Le drame aux camélias

13 juin 2019

© Pascal Geuly

Production du célèbre théâtre parisien des Bouffes du Nordla Traviata – Vous méritez un avenir meilleur, se déclare librement nourrie de toutes les variantes de l’histoire de Marie Duplessis, de Marguerite Gauthier dans la Dame aux Camélias d’Alexandre Dumas fils à Violetta Valéry dans La Traviata de Verdi. Benjamin Lazare offre une mise en scène qui se veut au carrefour du théâtre et de l’opéra, entremêlant sur scène huit musiciens et cinq chanteurs, tous comédiens. Une création frontale, concentrée à l’avant-scène, et libérée de la fosse d’orchestre.

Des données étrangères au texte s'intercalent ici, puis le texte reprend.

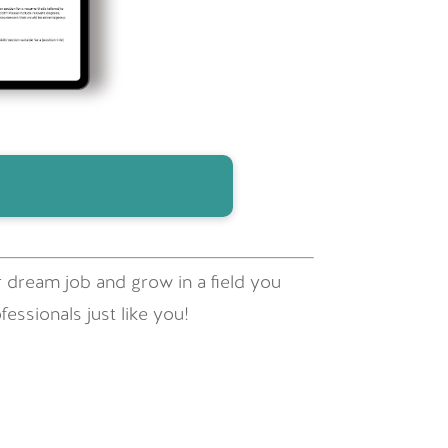
 dream job and grow in a field you
essionals just like you!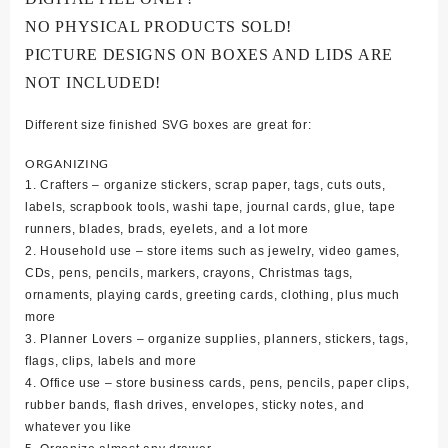
NO PHYSICAL PRODUCTS SOLD!
PICTURE DESIGNS ON BOXES AND LIDS ARE
NOT INCLUDED!
Different size finished SVG boxes are great for:
ORGANIZING
1. Crafters – organize stickers, scrap paper, tags, cuts outs,
labels, scrapbook tools, washi tape, journal cards, glue, tape
runners, blades, brads, eyelets, and a lot more
2. Household use – store items such as jewelry, video games,
CDs, pens, pencils, markers, crayons, Christmas tags,
ornaments, playing cards, greeting cards, clothing, plus much
more
3. Planner Lovers – organize supplies, planners, stickers, tags,
flags, clips, labels and more
4. Office use – store business cards, pens, pencils, paper clips,
rubber bands, flash drives, envelopes, sticky notes, and
whatever you like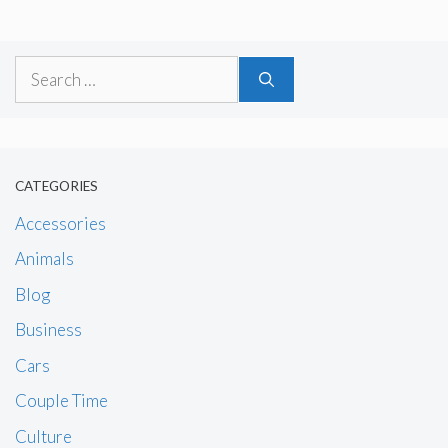
Search
for:
CATEGORIES
Accessories
Animals
Blog
Business
Cars
Couple Time
Culture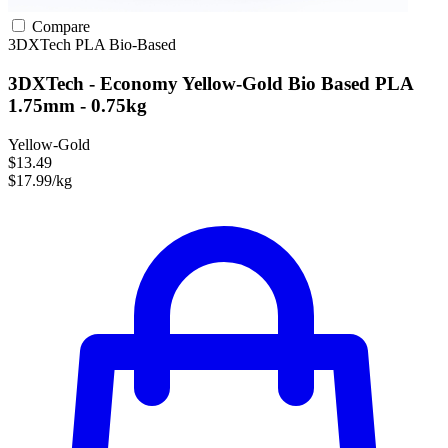
Compare
3DXTech
PLA
Bio-Based
3DXTech - Economy Yellow-Gold Bio Based PLA
1.75mm - 0.75kg
Yellow-Gold
$13.49
$17.99/kg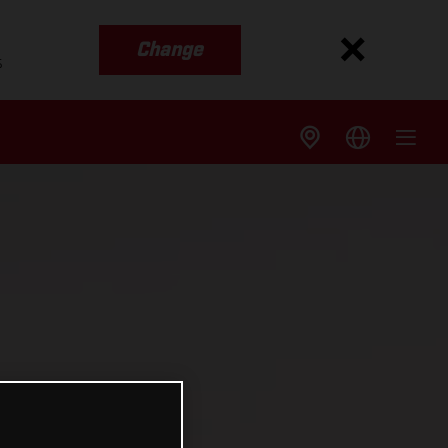
Change
s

Faisant peu usage des coulisses, elle dresse un espace de jeu unifié sur lequel se succèdent toutes les voix, qu’elles soient de bois, de cuivre ou de chair.

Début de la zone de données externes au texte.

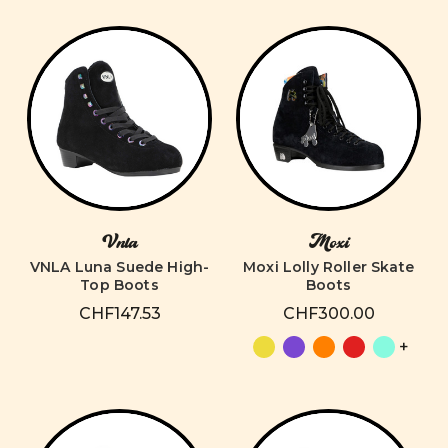
Vnla
Moxi
VNLA Luna Suede High-
Moxi Lolly Roller Skate
Top Boots
Boots
CHF147.53
CHF300.00
+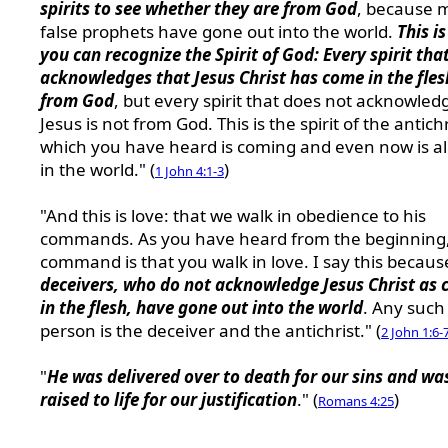
spirits to see whether they are from God
, because 
false prophets have gone out into the world.
This i
you can recognize the Spirit of God: Every spirit tha
acknowledges that Jesus Christ has come in the fles
from God
, but every spirit that does not acknowled
Jesus is not from God. This is the spirit of the antichr
which you have heard is coming and even now is a
in the world." (
)
1 John 4:1-3
"And this is love: that we walk in obedience to his
commands. As you have heard from the beginning,
command is that you walk in love. I say this becau
deceivers, who do not acknowledge Jesus Christ as
in the flesh, have gone out into the world
. Any such
person is the deceiver and the antichrist." (
2 John 1:6-
"
He was delivered over to death for our sins and wa
raised to life for our justification
." (
)
Romans 4:25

La pièce s’ouvre sur une ambiance de fête techno sous influence, où hommes et femmes se cherchent et se fuient sous un large rideau de tulle blanche, déployé depuis le gril jusqu’à l’avant-scène. Déjà un jeu se met en place entre répliques en français, en italien, poésies déclamées, et badineries festives. Dans ce brouhaha obscur commence La Traviata. Abordé d’abord avec légèreté, le texte est parlé, en français, puis chanté, en italien, souvent ponctué de résumés en français censés dispenser le spectateur du traditionnel sur-titrage des opéras. Dans l’univers parisien du XIXe siècle, entre opiacés et courtisanes au destin tragique, la scénographie d’Adeline Caron décline un univers à la fois sombre et végétal, posant une atmosphère étrange vaporeuse et voluptueuse parfumée de relents acides et sulfureux. Par ailleurs, pour servir cette approche historicisante, s’immiscent dans la pièce des inserts tirés de l’actualité du milieu du XIXe, comme le récit d’une pose pour la réalisation d’un portrait au daguerréotype.

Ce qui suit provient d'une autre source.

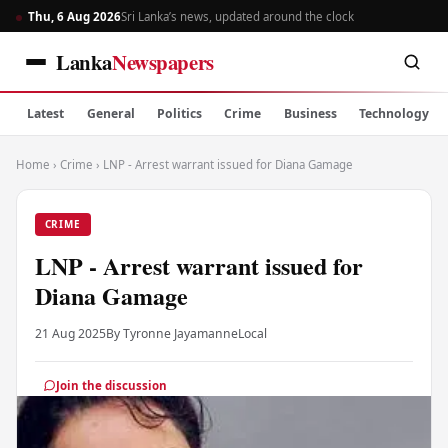
Thu, 6 Aug 2026
Sri Lanka’s news, updated around the clock
Lanka
Newspapers
Latest
General
Politics
Crime
Business
Technology
Home
›
Crime
›
LNP - Arrest warrant issued for Diana Gamage
CRIME
LNP - Arrest warrant issued for
Diana Gamage
21 Aug 2025
By Tyronne Jayamanne
Local
Join the discussion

Malgré une volonté affirmée de proposer une adaptation hybride de l’opéra de Verdi, il semble persister ici une certaine insolubilité entre les pratiques de l’opéra et celles du théâtre : certaines scènes de Verdi sont gardées quasiment intactes, même si elles sont repensées pour une distribution musicale réduite, tandis que le jeu parlé prend des allures d’intermède. Une sorte d’attiédissement résulte de cette synergie manquant de radicalité. Pourtant la démarche, explorant les possibilités de jonction entre le chant lyrique et le théâtre parlé, profitant d’une certaine souplesse dans l’interprétation, se profilait pour être fort intéressante. Il est d’ailleurs possible d’entrevoir, à certains moments de la pièce, une combinaison réussie lorsque la musique est véritablement traitée comme une réplique ou dans les moments d’enchaînements sans transition entre chant et texte parlé (poèmes, traduction de La Traviata, …)

Le projet laissant pourtant une place prépondérante au chant, les comédiens doivent être à la fois chanteurs lyriques et acteurs, ce qui exige théoriquement une excellente maîtrise de tous les arts de la scène, qui doit être protéiforme : les limites, bien normales, d’une telle exécution donnent à réfléchir à la quête parfois difficile de comédiens véritablement polyvalents dans la pratique contemporaine du théâtre influencée par les formes purement performatives.